Aracy de Carvalho – O Anjo de Hamburgo.

 

A série “Passaporte da Liberdade” é uma grande produção cinematográfica da Globo que presta uma justa homenagem a Aracy de Carvalho – O Anjo de Hamburgo – que, com coragem e generosidade, facilitou a fuga de centenas de judeus das garras do nazismo alemão. Entretanto, biografia e ficção se misturam perigosamente nos oito capítulos da narrativa da chefe da seção de passaportes do consulado brasileiro em Hamburgo e do seu futuro esposo, o cônsul adjunto João Guimarães Rosa. 

Em alguns capítulos, a série dá um grande susto no espectador e, no final, provoca uma grande decepção. Primeiros sustos ocorrem quando Aracy, em mais de uma cena, dá um tapa no rosto de um oficial da SS, que, loucamente apaixonado por ela, tenta seduzi-la e beijá-la. Quando vi a primeira tapa, tive receio da reação violenta do oficial, que poderia provocar uma reviravolta radical no enredo. Não houve, e ainda houve uma segunda tapa. Talvez, por estar apaixonado, mesmo um oficial nazista contenha seus impulsos violentos contra uma mulher de uma raça inferior.

A cena realmente aterrorizante mostra o mesmo oficial, bêbado e emocionalmente descontrolado por alguns segundos, apontando uma pistola para o rosto de Guimarães Rosa, seu rival na paixão por Aracy. Enciumado e revoltado depois que Guimarães Rosa impediu que ele estuprasse Aracy no sofá da sala, o nazista esteve na iminência de matar o futuro grande escritor brasileiro. Entrei em pânico. Por um segundo infinito, imaginei o roteirista perdendo a mão e permitindo que o oficial alemão matasse Guimarães Rosa, apagando, de um golpe, toda a produção literária do nosso brilhante escritor. A humanidade iria perder o prazer literário e intelectual de “Grande Sertão, Veredas” e eu apagaria da memória o amor reprimido do jagunço Riobaldo por Diadorim. Ainda bem que o roteirista teve o bom-senso e a generosidade de deter a mão diabólica do nazista, baixando a arma a uma ordem peremptória da Aracy. 

E a decepção.
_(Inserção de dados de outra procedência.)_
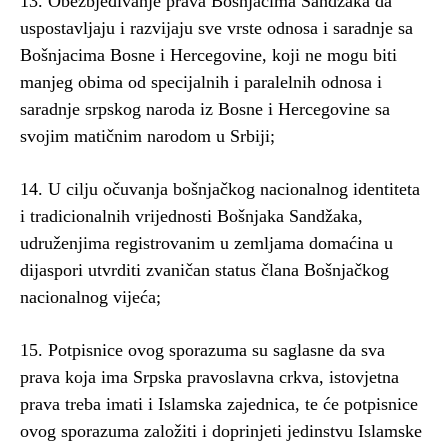
13. Obezbjeđivanje prava Bošnjacima Sandžaka da
uspostavljaju i razvijaju sve vrste odnosa i saradnje sa
Bošnjacima Bosne i Hercegovine, koji ne mogu biti
manjeg obima od specijalnih i paralelnih odnosa i
saradnje srpskog naroda iz Bosne i Hercegovine sa
svojim matičnim narodom u Srbiji;
14. U cilju očuvanja bošnjačkog nacionalnog identiteta
i tradicionalnih vrijednosti Bošnjaka Sandžaka,
udruženjima registrovanim u zemljama domaćina u
dijaspori utvrditi zvaničan status člana Bošnjačkog
nacionalnog vijeća;
15. Potpisnice ovog sporazuma su saglasne da sva
prava koja ima Srpska pravoslavna crkva, istovjetna
prava treba imati i Islamska zajednica, te će potpisnice
ovog sporazuma založiti i doprinjeti jedinstvu Islamske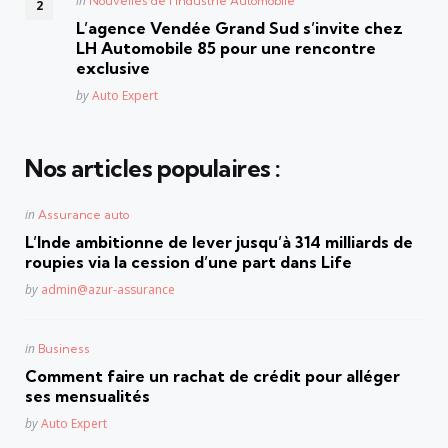
in
Nouvelles de l'Industrie Automobile
in
L’agence Vendée Grand Sud s’invite chez
LH Automobile 85 pour une rencontre
exclusive
Posted
by
Auto Expert
Nos articles populaires :
Posted
in
Assurance auto
in
L’Inde ambitionne de lever jusqu’à 314 milliards de
roupies via la cession d’une part dans Life
Posted
by
admin@azur-assurance
Posted
in
Business
in
Comment faire un rachat de crédit pour alléger
ses mensualités
Posted
by
Auto Expert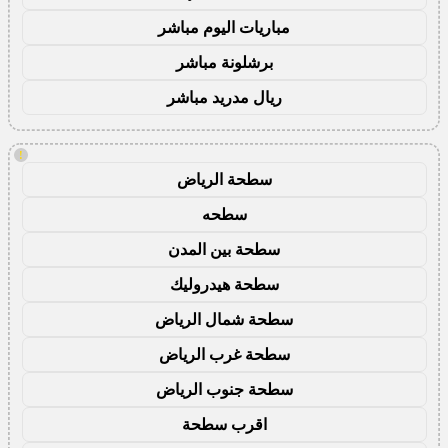
مباريات اليوم مباشر
برشلونة مباشر
ريال مدريد مباشر
!
سطحة الرياض
سطحه
سطحة بين المدن
سطحة هيدروليك
سطحة شمال الرياض
سطحة غرب الرياض
سطحة جنوب الرياض
اقرب سطحة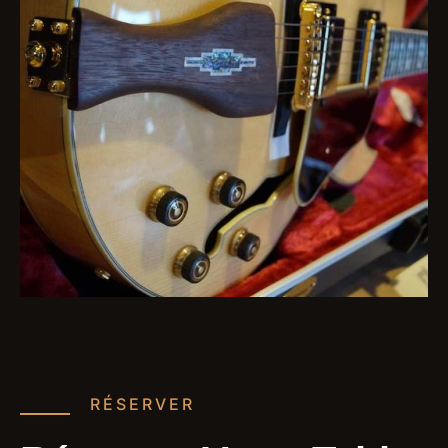
RÉSERVER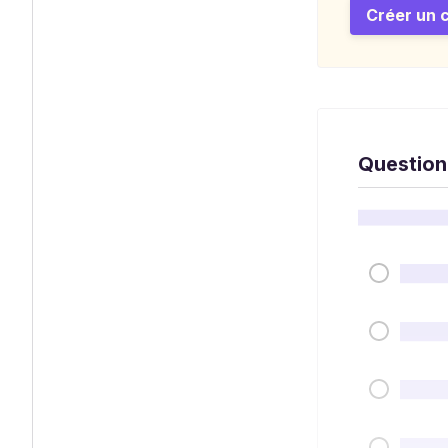
Créer un 
Question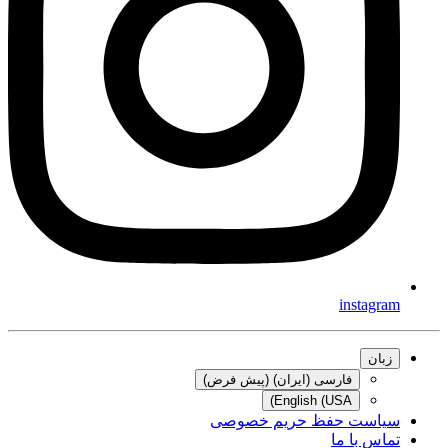
instagram
زبان
فارسی (ایران) (پیش فرض)
English (USA)
سیاست حفظ حریم خصوصی
تماس با ما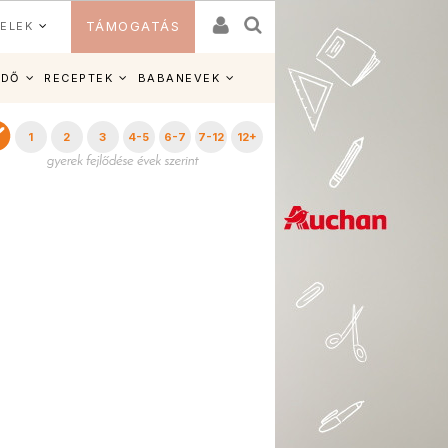
ELEK
TÁMOGATÁS
IDŐ
RECEPTEK
BABANEVEK
1
2
3
4-5
6-7
7-12
12+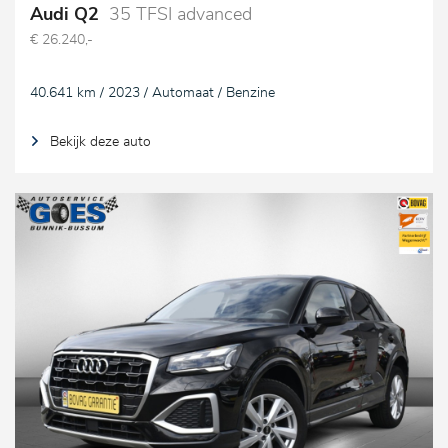
Audi Q2
35 TFSI advanced
€ 26.240,-
40.641 km / 2023 / Automaat / Benzine
Bekijk deze auto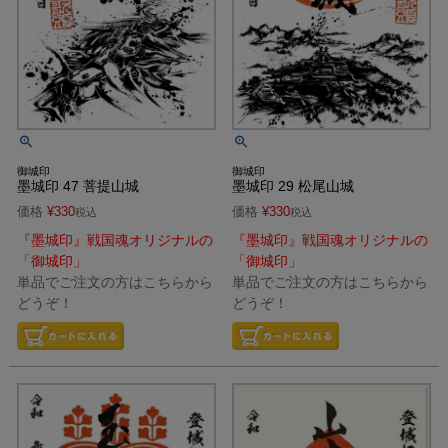
御城印
御城印
墨城印 47 菩提山城
墨城印 29 松尾山城
価格
¥
330
価格
¥
330
税込
税込
『墨城印』戦国魂オリジナルの
『墨城印』戦国魂オリジナルの
「御城印」
「御城印」
単品でご注文の方はこちらから
単品でご注文の方はこちらから
どうぞ！
どうぞ！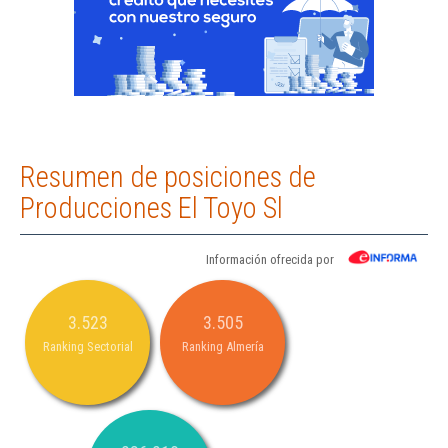
Resumen de posiciones de
Producciones El Toyo Sl
Información ofrecida por
3.523
3.505
Ranking Sectorial
Ranking Almería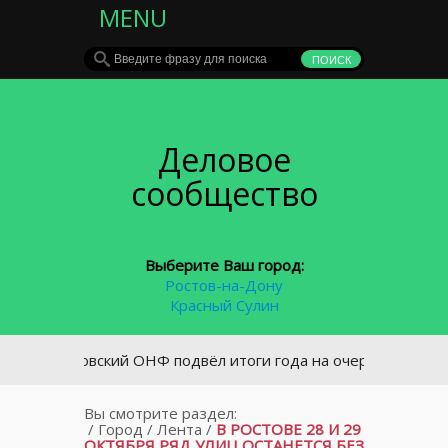
MENU
Деловое
сообщество
Выберите Ваш город:
Ростов-на-Дону
Красный Сулин
Ростовский ОНФ подвёл итоги года на очередной учредит
Вы смотрите раздел:
/
Город
/
Лента
/
В РОСТОВЕ 28 И 29
ОКТЯБРЯ РЯД УЛИЦ ОСТАНЕТСЯ БЕЗ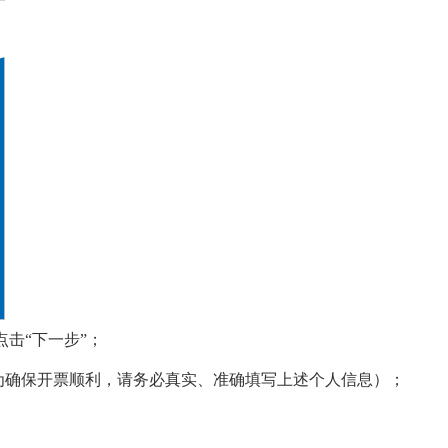
击“下一步”；
（为确保开票顺利，请务必真实、准确填写上述个人信息）；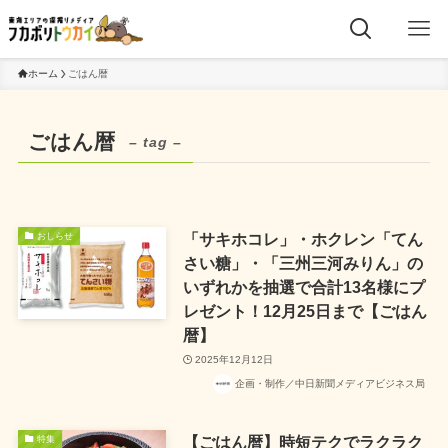
ホーム
ごはん暦
ごはん暦
– tag –
「サキホコレ」・ホクレン「てん
おしらせ
さい糖」・「三州三河みりん」の
いずれかを抽選で合計13名様にプ
レゼント！12月25日まで【ごはん
暦】
2025年12月12日
企画・制作／中日新聞メディアビジネス局
【ごはん暦】時短テクでラクラク
特集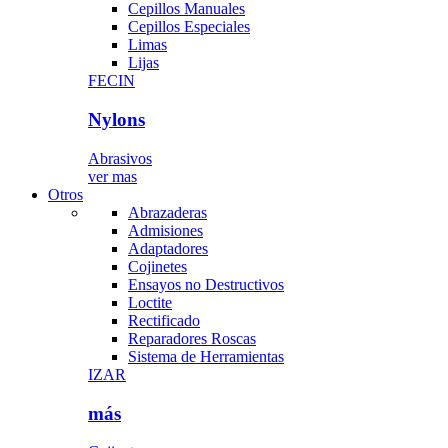
Cepillos Manuales
Cepillos Especiales
Limas
Lijas
FECIN
Nylons
Abrasivos
ver mas
Otros
Abrazaderas
Admisiones
Adaptadores
Cojinetes
Ensayos no Destructivos
Loctite
Rectificado
Reparadores Roscas
Sistema de Herramientas
IZAR
más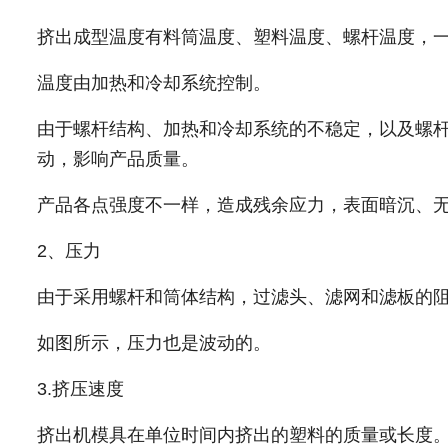
挤出成型温度有料筒温度、塑料温度、螺杆温度，
温度由加热和冷却系统控制。
由于螺杆结构、加热和冷却系统的不稳定，以及螺
动，影响产品质量。
产品各点强度不一样，造成残余应力，表面暗沉、
2、压力
由于采用螺杆和筒体结构，过滤头、滤网和滤板的
如图所示，压力也是波动的。
3.挤压速度
挤出机模具在单位时间内挤出的塑料的质量或长度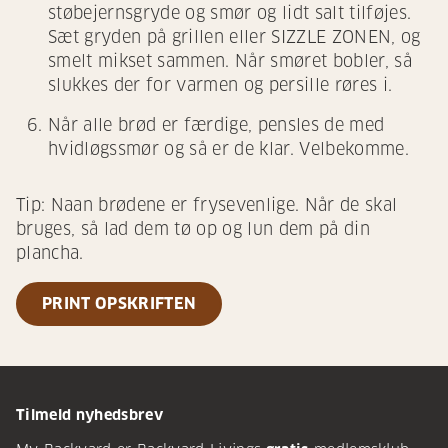
støbejernsgryde og smør og lidt salt tilføjes.
Sæt gryden på grillen eller SIZZLE ZONEN, og
smelt mikset sammen. Når smøret bobler, så
slukkes der for varmen og persille røres i.
Når alle brød er færdige, pensles de med
hvidløgssmør og så er de klar. Velbekomme.
Tip: Naan brødene er frysevenlige. Når de skal
bruges, så lad dem tø op og lun dem på din
plancha.
PRINT OPSKRIFTEN
Tilmeld nyhedsbrev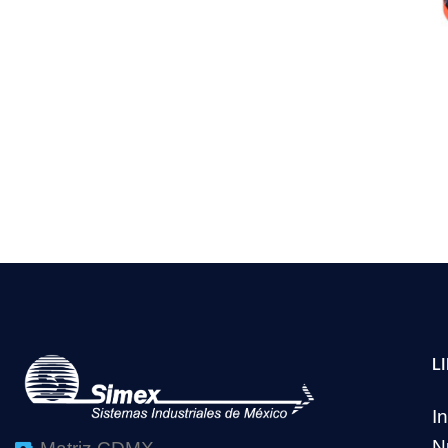
L
In
N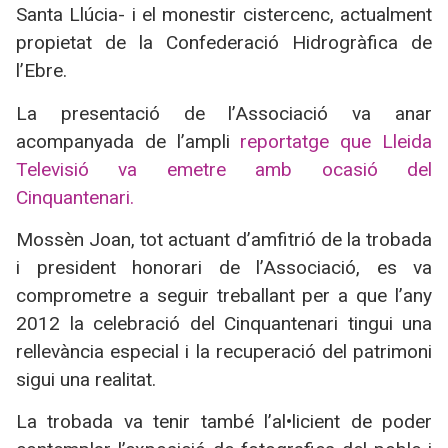
Santa Llúcia- i el monestir cistercenc, actualment
propietat de la Confederació Hidrogràfica de
l’Ebre.
La presentació de l’Associació va anar
acompanyada de l’ampli
reportatge que Lleida
Televisió va emetre amb ocasió del
Cinquantenari.
Mossèn Joan, tot actuant d’amfitrió de la trobada
i president honorari de l’Associació, es va
comprometre a seguir treballant per a que l’any
2012 la celebració del Cinquantenari tingui una
rellevància especial i la recuperació del patrimoni
sigui una realitat.
La trobada va tenir també l’al•licient de poder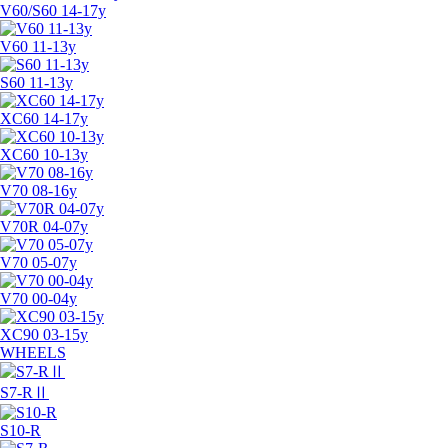
V60/S60 14-17y
V60 11-13y
S60 11-13y
XC60 14-17y
XC60 10-13y
V70 08-16y
V70R 04-07y
V70 05-07y
V70 00-04y
XC90 03-15y
WHEELS
S7-RⅡ
S10-R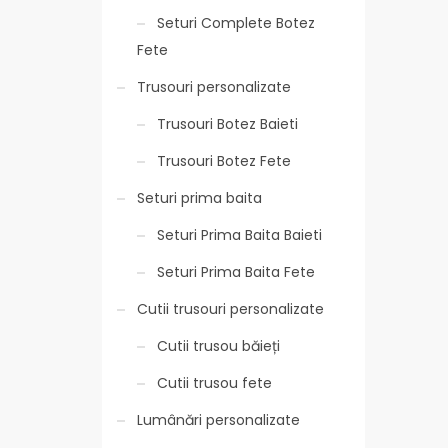
Seturi Complete Botez
Fete
Trusouri personalizate
Trusouri Botez Baieti
Trusouri Botez Fete
Seturi prima baita
Seturi Prima Baita Baieti
Seturi Prima Baita Fete
Cutii trusouri personalizate
Cutii trusou băieți
Cutii trusou fete
Lumânări personalizate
O andamento acelerado da série apresentou uma sucessão de atos de coragem e heroísmo do casal Aracy e João, incluindo a viagem dela de Hamburgo até a fronteira da Dinamarca, levando, escondido na mala do carro, um jovem judeu que o entrega ao movimento de resistência dinamarquês. Por isso, esperei ansioso que, no último capítulo, o casal invadisse a Chancelaria em Berlim, subisse até o gabinete de Hitler e metralhasse o perverso líder nazista. A guerra teria acabado três anos antes, o domínio nazista destruindo, poupando milhões de vidas e o patrimônio material das cidades, e salvando milhões de judeus nos campos de concentração, e outros milhões, que sequer seriam levados para as câmaras de gás. Infelizmente, neste aspecto, a história sufocou a licença poética de Mário Teixeira, o criativo roteirista da grandiosa série brilhantemente dirigida por Jaime Monjardim. Tivemos mais três anos de terror e destruição. 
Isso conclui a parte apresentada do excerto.